Composting Reduces Carbon Emissions
Food waste contributes to a large percentage of the waste that goes into landfills. A lot of energy goes into both disposing of this waste and recycling it into other forms. One of the results of this effort is the generation of carbon emissions, or greenhouse gases. Greenhouse gases are now known to be one of the greatest contributors to climate change.
While it’s difficult for individuals to make a large impact on climate change, we can all do our part by taking personal steps to reduce our impact on global carbon emissions. One way to do that is to reduce our disposed food waste. Composting is the best way to avoid throwing food waste in the garbage other than feeding it to animals in your household.
Composting allows food faste to be recycled rather than discarded. This helps reduce the pressure on landfills and reduces the need to incinerate trash, another practice that greatly contributes to carbon emissions.
Composting Lowers Agriculture Production Costs
For small homesteads and farmers, homemade composting is like printing money. Composting provides a high yield for fruits, vegetables, and flowers for only a small amount of invested time, energy, and money.
Composting is especially useful for farmers who have livestock. Farmers can incorporate the manure of animals such as chickens, ducks, goats, and rabbits into the compost heap to increase the richness of the compost generated. This compost in turn can be used to grow food for animals directly on the property.
Sustainable farming practices such as those that involve composting help keep the costs of small farming down and allow small farmers to carve out a niche for themselves in an increasingly competitive industry.
The Disadvantages of Composting
Even though there are some great advantages to composting, the practice does have some drawbacks too. Here are a few of the disadvantages of composting you may run across while getting your compost pile or bin started:
- Associated costs: Even though composting can be relatively affordable, it does increase a household’s cost to get set up for composting. You’ll need some basic tools to get started, such as a composting bin and a rake to turn the compost. Some composting bins can be quite expensive, while others can be constructed more cheaply at home.
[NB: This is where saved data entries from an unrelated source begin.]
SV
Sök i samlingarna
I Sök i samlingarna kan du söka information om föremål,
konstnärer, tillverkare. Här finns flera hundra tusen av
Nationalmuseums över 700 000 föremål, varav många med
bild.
- Composting takes time: Compared to going to a gardening outlet and buying a bag of chemical fertilizer, creating your own quality compost takes at least three months to mature, depending on the size of your compost, the ambient temperatures, and the contents of the compost itself. (Source: Gardeners Supply Company)
- Composting can cause smells and take up space: Composting shouldn’t smell that bad if your ratio of dry composting materials to wet composting materials is correct and you haven’t added things like meat. However, it can still have an odor of decaying material, especially in summer heat. You’ll also need space for a composting area.
- Diseased plants may spread infection: If you pull blighted or diseased plants out of your vegetable garden, you can’t put them in the compost without the risk of spreading soil-borne pathogens to any plants that are dressed with the compost. You’ll also have to be careful not to place pulled weeds in the compost pile to avoid multiplying them.
- Composting takes work: Even though there isn’t a whole lot of work associated with composting, it does still take time and effort to get started and to separate out compost-friendly materials in your food waste.
The disadvantages of composting are mostly matters of minor inconvenience. The benefits you can get from starting a composting practice are well worth the trouble you put in. All it takes is investing in a composting bin and a few extra minutes of sorting in the kitchen.
Composting Is Great for Gardeners
If you’re interested in having a beautiful landscape around your home and gardens or in generating some excellent potting soil for your container plants, you owe it to yourself to start a compost bin or pile. While there are some minor cons associated with composting, these are far outweighed by the pros you can gain by trying it.